Dr Parvinder Aley is awarded an OBE
Dr Aley, Director of Global Operations at the Oxford Vaccine Group, said: ‘I feel incredibly privileged to receive this honour for contribution to the development of the Oxford-AstraZeneca vaccine and am proud to do so on behalf of all those who work tirelessly behind the scenes in the clinic, laboratory, administration and logistics to make scientific advances happen every day that can change the world.’
Dr Aley joined the Oxford Vaccine Group in May 2016 and later played a pivotal role in the clinical trial operations for the Oxford-AstraZeneca COVID-19 vaccine, supporting not only the delivery of the trials in UK, Brazil and South Africa, but working with partners to ensure market authorisation of the vaccine at a global scale. She is responsible for the strategic oversight and direction of activity for the Oxford Vaccine Group, with the aim to facilitate research on the development and implementation of vaccines.
She said: ‘I hope we don’t have to face a pandemic again, but I cannot help but be inspired by these individuals who are filled with a responsibility to face the many challenges, draw on their individual skills and deliver to make the world a safer and healthier place.’
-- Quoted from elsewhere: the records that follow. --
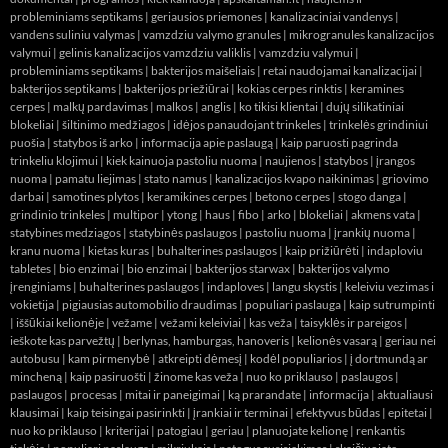
probleminiams septikams
|
geriausios priemones
|
kanalizaciniai vandenys
|
vandens suliniu valymas
|
vamzdziu valymo granules
|
mikrogranules kanalizacijos
valymui
|
gelinis kanalizacijos vamzdziu valiklis
|
vamzdziu valymui
|
probleminiams septikams
|
bakterijos maišeliais
|
retai naudojamai kanalizacijai
|
bakterijos septikams
|
bakterijos priežiūrai
|
kokias cerpes rinktis
|
keramines
cerpes
|
malkų pardavimas
|
malkos
|
anglis
|
ko tikisi klientai
|
dujų silikatiniai
blokeliai
|
šiltinimo medžiagos
|
idėjos panaudojant trinkeles
|
trinkelės grindiniui
puošia
|
statybos iš arko
|
informacija apie paslaugą
|
kaip paruosti pagrinda
trinkeliu klojimui
|
kiek kainuoja pastoliu nuoma
|
naujienos
|
statybos
|
įrangos
nuoma
|
pamatu liejimas
|
stato namus
|
kanalizacijos kvapo naikinimas
|
griovimo
darbai
|
samotines plytos
|
keramikines cerpes
|
betono cerpes
|
stogo danga
|
grindinio trinkeles
|
multipor
|
ytong
|
haus
|
fibo
|
arko
|
blokeliai
|
akmens vata
|
statybines medziagos
|
statybinės paslaugos
|
pastoliu nuoma
|
įrankių nuoma
|
kranu nuoma
|
kietas kuras
|
buhalterines paslaugos
|
kaip prižiūrėti
|
indaploviu
tabletes
|
bio enzimai
|
bio enzimai
|
bakterijos starwax
|
bakterijos valymo
įrenginiams
|
buhalterines paslaugos
|
indaploves
|
langu skystis
|
keleiviu vezimas i
vokietija
|
pigiausias automobilio draudimas
|
populiari paslauga
|
kaip sutrumpinti
|
iššūkiai kelionėje
|
vežame
|
vežami keleiviai
|
kas veža
|
taisyklės ir pareigos
|
ieškote kas parvežtų
|
berlynas, hamburgas, hanoveris
|
kelionės vasarą
|
geriau nei
autobusu
|
kam pirmenybė
|
atkreipti dėmesį
|
kodėl populiarios
|
į dortmundą ar
mincheną
|
kaip pasiruošti
|
žinome kas veža
|
nuo ko priklauso
|
paslaugos
|
paslaugos
|
procesas
|
mitai ir paneigimai
|
ką prarandate
|
informacija
|
aktualiausi
klausimai
|
kaip teisingai pasirinkti
|
įrankiai ir terminai
|
efektyvus būdas
|
epitetai
|
nuo ko priklauso
|
kriterijai
|
patogiau
|
geriau
|
planuojate kelionę
|
renkantis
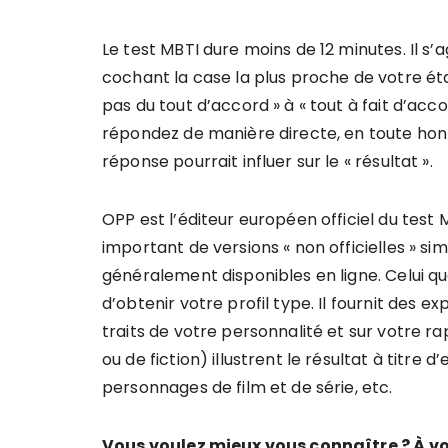
Le test MBTI dure moins de 12 minutes. Il s’
cochant la case la plus proche de votre é
pas du tout d’accord » à « tout à fait d’acco
répondez de manière directe, en toute honn
réponse pourrait influer sur le « résultat ».
OPP est l’éditeur européen officiel du test
important de versions « non officielles » simp
généralement disponibles en ligne. Celui 
d’obtenir votre profil type. Il fournit des 
traits de votre personnalité et sur votre
ou de fiction) illustrent le résultat à titre 
personnages de film et de série, etc.
Vous voulez mieux vous connaître ? À vo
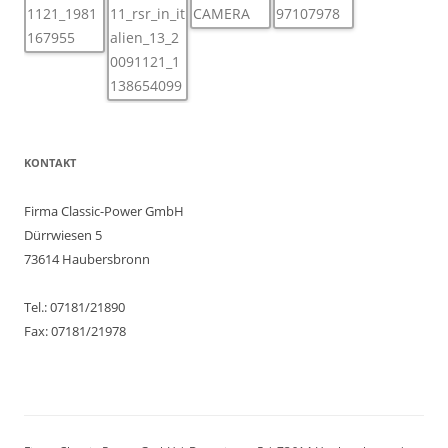
KONTAKT
Firma Classic-Power GmbH
Dürrwiesen 5
73614 Haubersbronn
Tel.: 07181/21890
Fax: 07181/21978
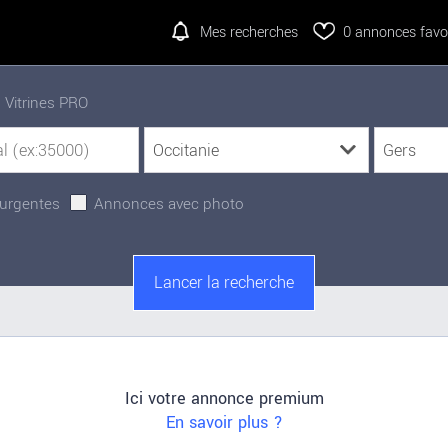
Mes recherches
0
annonces favor
Vitrines PRO
urgentes
Annonces avec photo
Ici votre annonce premium
En savoir plus ?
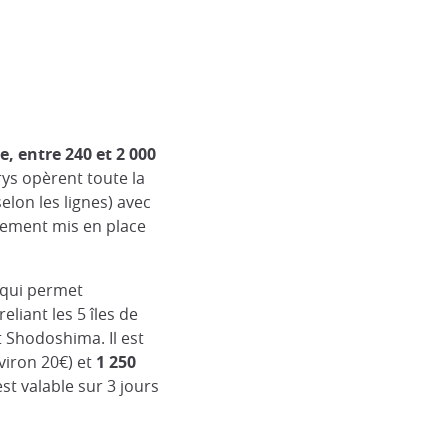
e, entre 240 et 2 000
rrys opèrent toute la
elon les lignes) avec
cement mis en place
s qui permet
eliant les 5 îles de
 Shodoshima. Il est
viron 20€) et
1 250
est valable sur 3 jours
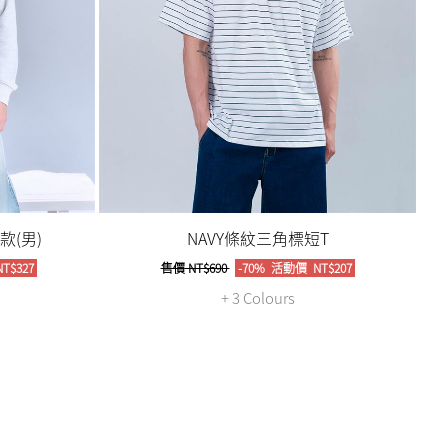
(男)
NAVY條紋三角標短T
T$327
售價
NT$690
-70%
活動價
NT$207
+ 3 Colours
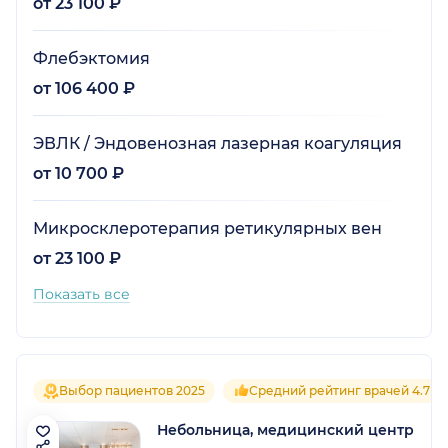
от 23 100 ₽
Флебэктомия
от 106 400 ₽
ЭВЛК / Эндовенозная лазерная коагуляция
от 10 700 ₽
Микросклеротерапия ретикулярных вен
от 23 100 ₽
Показать все
Выбор пациентов 2025
Средний рейтинг врачей 4.7
Небольница, медицинский центр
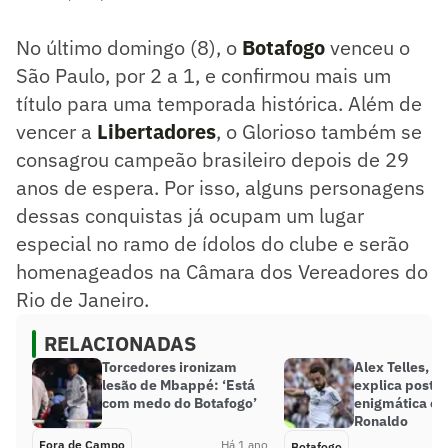
No último domingo (8), o
Botafogo
venceu o
São Paulo, por 2 a 1, e confirmou mais um
título para uma temporada histórica. Além de
vencer a
Libertadores
, o Glorioso também se
consagrou campeão brasileiro depois de 29
anos de espera. Por isso, alguns personagens
dessas conquistas já ocupam um lugar
especial no ramo de ídolos do clube e serão
homenageados na Câmara dos Vereadores do
Rio de Janeiro.
RELACIONADAS
Torcedores ironizam
Alex Telles, d
lesão de Mbappé: ‘Está
explica post
com medo do Botafogo’
enigmática co
Ronaldo
Fora de Campo
Há 1 ano
Botafogo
Earlier in the week (June 12) others individuals were recognised for their service to Australia in the King’s Birthday Honours List including David Hunter, Richard Doll Professor of Epidemiology and Medicine at Oxford Population Health, who is appointed as a Companion of the Order of Australia.
In the Australian honours system, appointments as a Companion of the Order of Australia confer the highest recognition for outstanding achievement and service. Professor Hunter’s appointment recognises his ‘eminent service to medicine as an epidemiologist, particularly in relation to disease prevention and early detection, and to the aetiology of breast, colorectal, prostate and skin cancers’.
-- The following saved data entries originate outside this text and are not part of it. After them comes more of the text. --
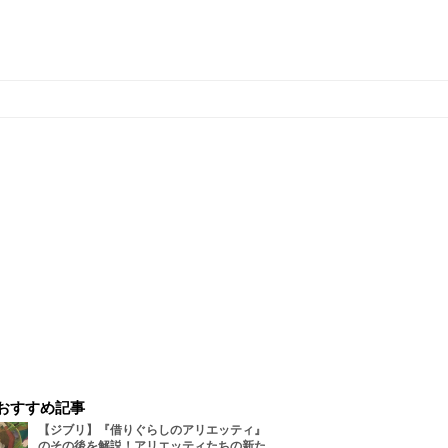
おすすめ記事
【ジブリ】『借りぐらしのアリエッティ』
のその後を解説！アリエッティたちの新た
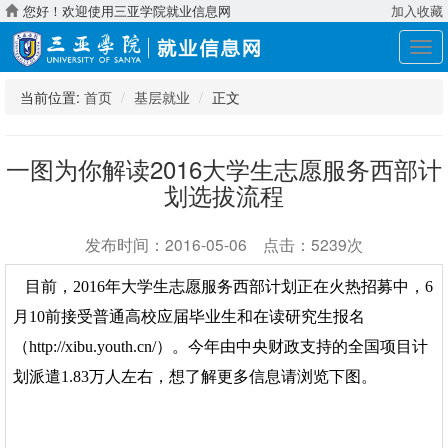
您好！欢迎使用三亚学院就业信息网
加入收藏
展
开
导
当前位置:
首页
基层就业
正文
航
一图为你解读2016大学生志愿服务西部计
划选拔流程
发布时间：2016-05-06 点击：5239次
目前，2016年大学生志愿服务西部计划正在火热招募中，6
月10前接受普通高校应届毕业生和在读研究生报名
（http://xibu.youth.cn/）。今年由中央财政支持的全国项目计
划派遣1.83万人左右，想了解更多信息请浏览下图。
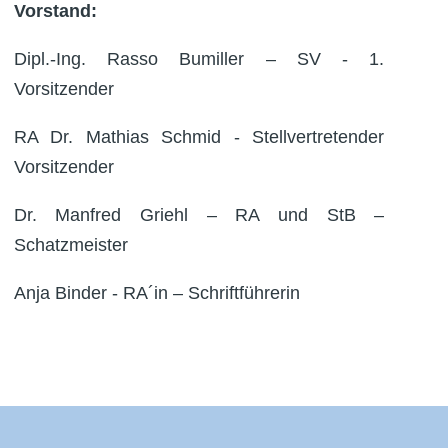
Vorstand:
Dipl.-Ing. Rasso Bumiller – SV - 1.
Vorsitzender
RA Dr. Mathias Schmid - Stellvertretender
Vorsitzender
Dr. Manfred Griehl – RA und StB –
Schatzmeister
Anja Binder - RA´in – Schriftführerin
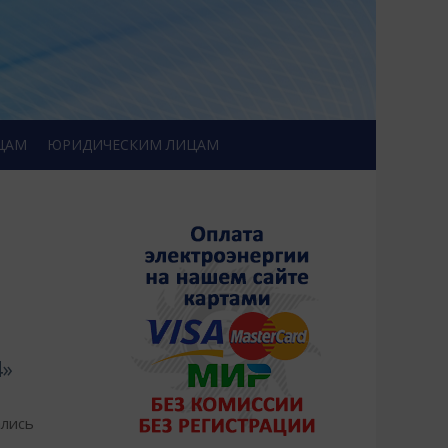
ЦАМ
ЮРИДИЧЕСКИМ ЛИЦАМ
4»
ались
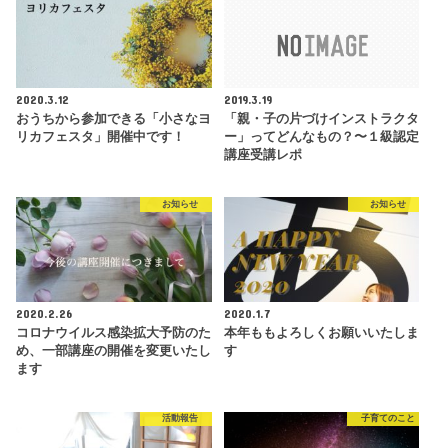
2020.3.12
2019.3.19
おうちから参加できる「小さなヨ
「親・子の片づけインストラクタ
リカフェスタ」開催中です！
ー」ってどんなもの？〜１級認定
講座受講レポ
お知らせ
お知らせ
2020.2.26
2020.1.7
コロナウイルス感染拡大予防のた
本年ももよろしくお願いいたしま
め、一部講座の開催を変更いたし
す
ます
活動報告
子育てのこと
Notably, nominations for awards in the General Division of the Order of Australia are made directly by the Australian community to recognise the achievements and service of fellow citizens and ‘other persons for achievement or meritorious service'.
Professor Hunter: said ‘I am delighted and honoured to receive this award which recognises the importance of cancer research. Whilst it is an individual honour, the award is testament to the dedication of all the colleagues I have worked with both at Oxford University and at Harvard, and our collaborators who work with us to improve our understanding of cancer and the lives of cancer patients’.